Building a custom home suited to your exact needs is most people’s dream. When house prices are high or even unaffordable, we start to look for ways to get into the property market at a lower cost than purchasing an existing home or from a suburban developer. This is very true today, and construction mortgages can help you to meet your property goals, but their details and risks are fairly unknown to most of us. The purpose of this article is to look deeper into construction mortgages so we can understand the details and the many risks associated with them.
What is a construction mortgage
A construction mortgage is mandatory whenever a borrower wants to alter the profile of their property in such a way that their mortgage lender’s covenant may be affected. Real estate loans are secured against real property. Hence, lenders require their consent before you carrying out construction work on your mortgaged property. To protect their loan security, mortgage lenders use the control mechanisms of construction mortgages to give them the best chance that construction projects will be completed. What construction activities warrant a construction mortgage, and which are deemed renovations or improvements:
- Any activity affecting the lender’s loan security.
- Building a property on green land or demolishing a property in any way to alter, rebuild or build a new property in its place.
- Changing the square footage of a property
- Removing the roof off of a property.
- Changing the property’s profile.
- Structural changes.
These construction activities can generally be complete without consent from the mortgage lender and from mortgage proceeds such as an equity take-out or a Home Equity Line of Credit [HELOC]
- Cosmetic changes. E.g. changing the flooring from carpet to hardwood, kitchen renewal, finishing a basement, etc.
Types of Construction Mortgages:
Construction mortgages can be obtained from prime lenders or dedicated construction mortgage lenders. Each type of lender has its own criteria with its unique benefits and disadvantages. Here are a few characteristics of each lender type:
These lenders typically provide one and the same mortgage for construction and post-construction.
- The construction mortgage becomes the final mortgage, so only one mortgage is required.
- Although the mortgage rate may be higher, the mortgage is typically still at a lower rate than a construction mortgage lender’s rates.
- Very few and an ever-diminishing number of prime lenders do construction mortgage financing.
- The mortgage terms are more limiting and very restrictive.

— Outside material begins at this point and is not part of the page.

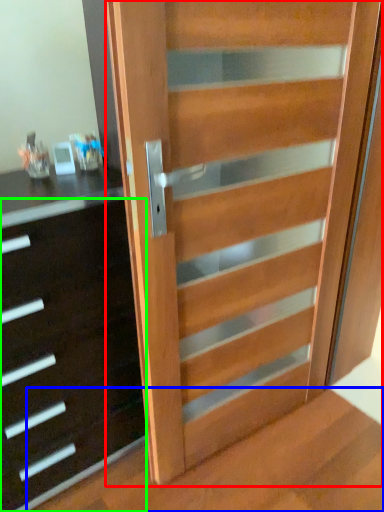 Question: Which is farther away from door (highlighted by a red box)? stairwell (highlighted by a blue box) or chest of drawers (highlighted by a green box)?

Choices:
 (A) stairwell
 (B) chest of drawers

Answer: (A)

- The lender may require the borrower to contribute additional equity to the project from their resources.
- Pay interest on the entire, as a complete mortgage, from the beginning.

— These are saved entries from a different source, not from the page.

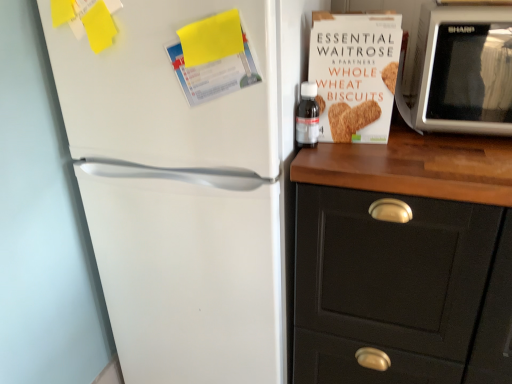 Question: From the image's perspective, is white cardboard box of whole wheat biscuits at upper right on black matte cabinet at right?

Choices:
 (A) yes
 (B) no

Answer: (A)

Question: Is white cardboard box of whole wheat biscuits at upper right positioned with its back to black matte cabinet at right?

Choices:
 (A) yes
 (B) no

Answer: (B)

Question: From a real-world perspective, is white cardboard box of whole wheat biscuits at upper right below black matte cabinet at right?

Choices:
 (A) yes
 (B) no

Answer: (B)

Question: Is white cardboard box of whole wheat biscuits at upper right bigger than black matte cabinet at right?

Choices:
 (A) no
 (B) yes

Answer: (A)

Question: Is white cardboard box of whole wheat biscuits at upper right next to black matte cabinet at right?

Choices:
 (A) yes
 (B) no

Answer: (B)

Question: Does point (379, 211) appear closer or farther from the camera than point (302, 107)?

Choices:
 (A) farther
 (B) closer

Answer: (B)

Question: Based on their positions, is black matte cabinet at right located to the left or right of transparent plastic bottle at upper right?

Choices:
 (A) left
 (B) right

Answer: (B)

Question: Is black matte cabinet at right spatially inside transparent plastic bottle at upper right, or outside of it?

Choices:
 (A) inside
 (B) outside

Answer: (B)

Question: Looking at the image, does black matte cabinet at right seem bigger or smaller compared to transparent plastic bottle at upper right?

Choices:
 (A) big
 (B) small

Answer: (A)

Question: Considering the positions of transparent plastic bottle at upper right and white plastic microwave at upper right in the image, is transparent plastic bottle at upper right taller or shorter than white plastic microwave at upper right?

Choices:
 (A) tall
 (B) short

Answer: (B)

Question: Considering the positions of transparent plastic bottle at upper right and white plastic microwave at upper right in the image, is transparent plastic bottle at upper right wider or thinner than white plastic microwave at upper right?

Choices:
 (A) thin
 (B) wide

Answer: (A)

Question: Considering the positions of point (309, 91) and point (439, 6), is point (309, 91) closer or farther from the camera than point (439, 6)?

Choices:
 (A) farther
 (B) closer

Answer: (A)

Question: Looking at the image, does transparent plastic bottle at upper right seem bigger or smaller compared to white plastic microwave at upper right?

Choices:
 (A) big
 (B) small

Answer: (B)

Question: Which is correct: transparent plastic bottle at upper right is inside white cardboard box of whole wheat biscuits at upper right, or outside of it?

Choices:
 (A) outside
 (B) inside

Answer: (A)

Question: From the image's perspective, is transparent plastic bottle at upper right above or below white cardboard box of whole wheat biscuits at upper right?

Choices:
 (A) above
 (B) below

Answer: (B)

These lenders specialize in construction mortgage financing and have very well-defined programs for various project types.
- Specialize in construction mortgage financing
- Multiple construction mortgage programs
- A lot more flexible with their terms & conditions.
- Allows borrowers to draw funds when they need to
- May lend in geographical areas where prime lenders don’t conduct business.
- Only pay interest on the funds drawn for construction
- Interest-only payments during the construction projects
- Take-out financing is required upon completion of the construction project.
- Interest rates are higher.
- Lenders change fees.
Now that we know a bit more about construction mortgages, it is important to note that construction projects and thus, by association, construction mortgages, are of the riskiest mortgages you can take on for at least the following reasons:
- Project Creep: Construction projects are notorious for going over budget. What if you don’t have any additional funds to cover those costs?
- Timebound: Construction mortgages are short-term by default because the lender wants to ensure that its security is completed as soon as possible. What happens when your project misses important milestones or goes past its due date?
- Contractors: What if your contractor does not show up for work, or doesn’t complete their work or does poor work? What if your contractor gets into a dispute with you and places a lien on the property upon completion?
- Construction Draws: What if your project misses a milestone and you have to inject your own cash into the project before your lender allows the next draw in funds?
What if the appraiser under appraises your project and your lender denies or delays your next draw?
- Take-out Financing: What if, for whatever reason, you are unable to qualify for your take-out mortgage financing once your construction project is complete?
- Permits: What happens if the city does not want to sign off on your project or any part of it.
- Financial Hardship: Construction projects have a high probability of causing financial hardship if any of the above or other factors occur.